Could TMS be future home of Longhorns-Aggies football rivalry?
Texas Motor Speedway president Eddie Gossage likes to think big. He likes to think outside the box.
So it came as no surprise a couple years ago when Gossage created a stir and floated out the possibility of TMS being the host site for a major college football game, such as Texas and Texas A&M renewing its football rivalry.
Gossage had just seen how much success one of Speedway Motorsports Inc. sister tracks, Bristol Motor Speedway, had in hosting the 2016 "Battle at Bristol" between Tennessee and Virginia Tech.
Has any progress been made toward reviving that game at TMS?
"Well, you never know. If they want to talk, we could make it happen," Gossage said. "That's probably a long shot, but I guarantee that we could put a game on that would draw an unbelievable crowd. I think everybody would love to see them play again.
"If we can be a part of that, we’re game."
For now, it seems like a pipe dream for TMS to host a college football game. It would have be a game of that magnitude and that significance -- A&M and Texas renewing its rivalry on the football field for the first time since 2011.
Gossage pitched the possibility of hosting the Red River Showdown between Texas and Oklahoma at the track back in 2002. Oklahoma had more interest than Texas, and it didn’t get too far.
But Bristol showed that a football game can be deemed a success at a race track. It costs a lot of money to put it on, of course.
Tennessee and Virginia Tech were each paid more than $4 million for participating, and there were several expenses related to getting the field and stands set up for optimum viewing.
Gossage admitted that the logistics that go into hosting a football game is more complex at Texas, a 1.5-mile oval, compared to Bristol, a short track a little more than half-mile long.

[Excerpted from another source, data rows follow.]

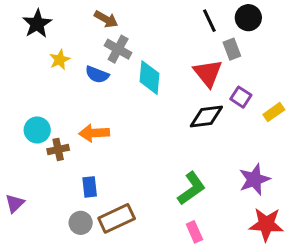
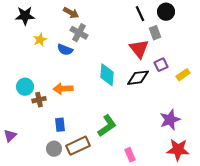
black star: (37, 24) -> (25, 16), turned 30
cyan diamond: (150, 78) -> (107, 75), moved
purple square: (241, 97) -> (161, 65), turned 32
green L-shape: (191, 188) -> (107, 126), moved

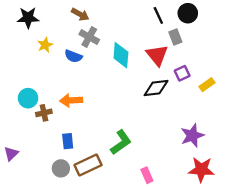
cyan diamond: (107, 75) -> (121, 55), moved

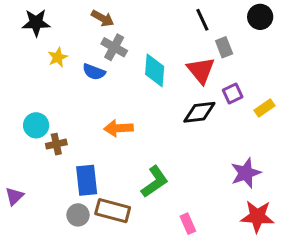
black circle: (188, 13) -> (260, 17), moved
orange arrow: (71, 100) -> (118, 128), moved
blue rectangle: (68, 141) -> (87, 180), size x1.5
brown rectangle: (88, 165) -> (113, 211), turned 40

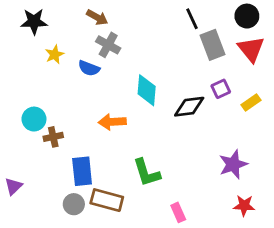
gray rectangle: (224, 47) -> (213, 45), size x1.5
cyan diamond: (155, 70) -> (147, 90), moved
red triangle: (201, 70) -> (251, 49), moved
green L-shape: (155, 182) -> (147, 173), turned 108
red star: (257, 216) -> (244, 206), size x0.7

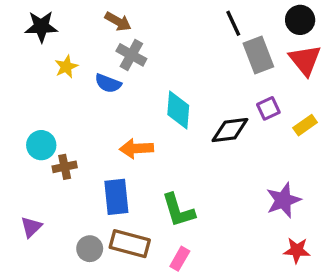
blue rectangle: (82, 171) -> (116, 197), moved
purple triangle: (13, 186) -> (31, 227), moved
pink rectangle: (178, 212) -> (180, 259), moved, turned 54

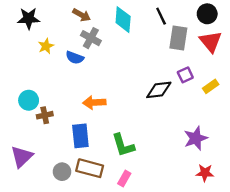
gray rectangle: (258, 55) -> (178, 38), turned 30
cyan diamond: (178, 110) -> (123, 20), moved
purple triangle: (31, 227) -> (22, 157), size x1.5

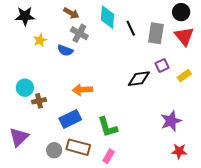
black line: (161, 16) -> (131, 28), moved
blue rectangle: (80, 136) -> (70, 119), turned 70

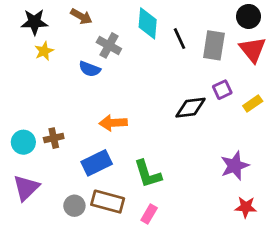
brown arrow: (71, 13) -> (81, 16), moved
yellow star: (40, 40) -> (44, 51), moved
cyan circle: (25, 88) -> (23, 142), moved

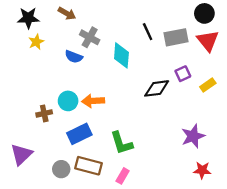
cyan diamond: (148, 23) -> (121, 55), moved
gray rectangle: (214, 45) -> (176, 37), turned 70
cyan circle: (23, 142) -> (68, 101), moved

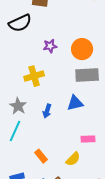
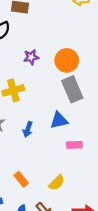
gray rectangle: (87, 75) -> (72, 89), turned 70
pink rectangle: (88, 139) -> (74, 145), moved

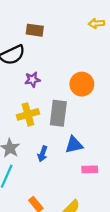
purple star: (31, 57) -> (32, 80), moved
gray rectangle: (72, 89) -> (58, 113), moved, turned 30

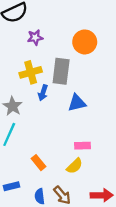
blue arrow: (43, 154) -> (43, 93), moved
pink rectangle: (90, 169) -> (82, 146), moved

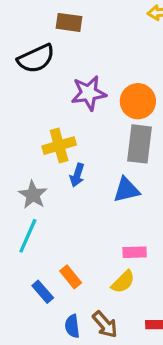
purple star: (35, 37) -> (89, 93), moved, size x1.5
gray rectangle: (61, 71) -> (140, 144), moved
blue rectangle: (11, 186) -> (43, 292), moved, turned 63

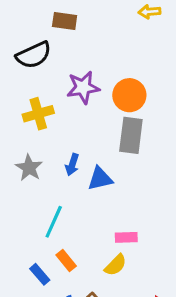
yellow cross: (59, 146) -> (38, 114), moved
blue triangle: (126, 190) -> (100, 179), moved
gray star: (33, 195) -> (29, 168), moved
cyan line: (28, 236) -> (54, 222), moved

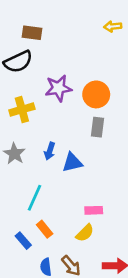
brown rectangle: (65, 21) -> (32, 33), moved
gray rectangle: (131, 135) -> (97, 127), size x0.7

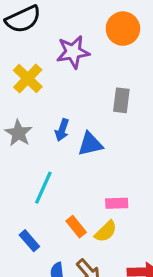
orange circle: (96, 94) -> (123, 29), moved
yellow cross: (22, 110) -> (28, 78), turned -30
orange rectangle: (45, 229) -> (76, 227), moved

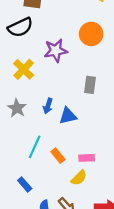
orange rectangle: (76, 227) -> (58, 156), moved

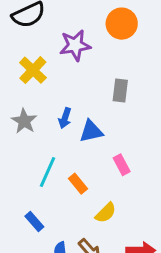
pink rectangle: (87, 158) -> (122, 165), moved, turned 64

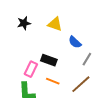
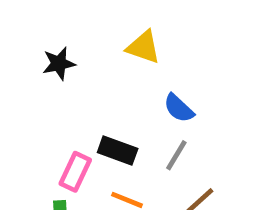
yellow triangle: (55, 24) -> (143, 47), moved
gray line: (87, 59) -> (176, 155), moved

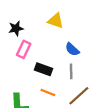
gray line: (176, 155) -> (71, 71), turned -32
pink rectangle: (75, 172) -> (24, 49), moved

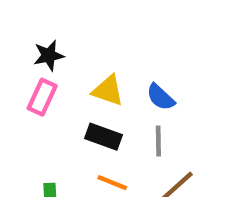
yellow triangle: (56, 21) -> (108, 91), moved
pink rectangle: (24, 49) -> (42, 97), moved

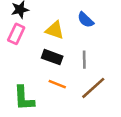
blue semicircle: (161, 97) -> (86, 20), moved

“A football game doesn’t work as easily for us as it does for Bristol,” Gossage said. “The sightlines were amazingly good at Bristol. For us, we could put more people in, but what would your sightlines be? We’d have to add other seats in the end zone and things like that. We’ve got some disadvantages.
“But you’re only limited by your imagination. We can do anything you can imagine.”
That has been seen over the years as the track prides itself in hosting more than just races.
Even during race weeks, TMS has done everything from concerts to circus-like events in the infield to having the Harlem Globetrotters perform.
This weekend’s summer race will be no different. Outside of the NASCAR trucks and IndyCar races, TMS will have an "off-road ruckus" in the infield and open to fans with any ticket to the race.
The ruckus has a public obstacle course where fans can drive their own off-road vehicles on, plus Monster Truck exhibitions and various promotional giveaways.
It’s just another way that the track is trying to spark interest in the races. After all, there aren’t many household names to the casual sports fan these days in the IndyCar or truck races.
"The hallmark of this place is its bigness," Gossage said. "We’ve got the world’s biggest television screen and of course the races. But we do a lot of things that people don’t even know are taking place from trade shows to demos to a giant religious crusade coming here in the fall that is going to draw hundreds of thousands of people a day.
"Our size gives us a leg up on others."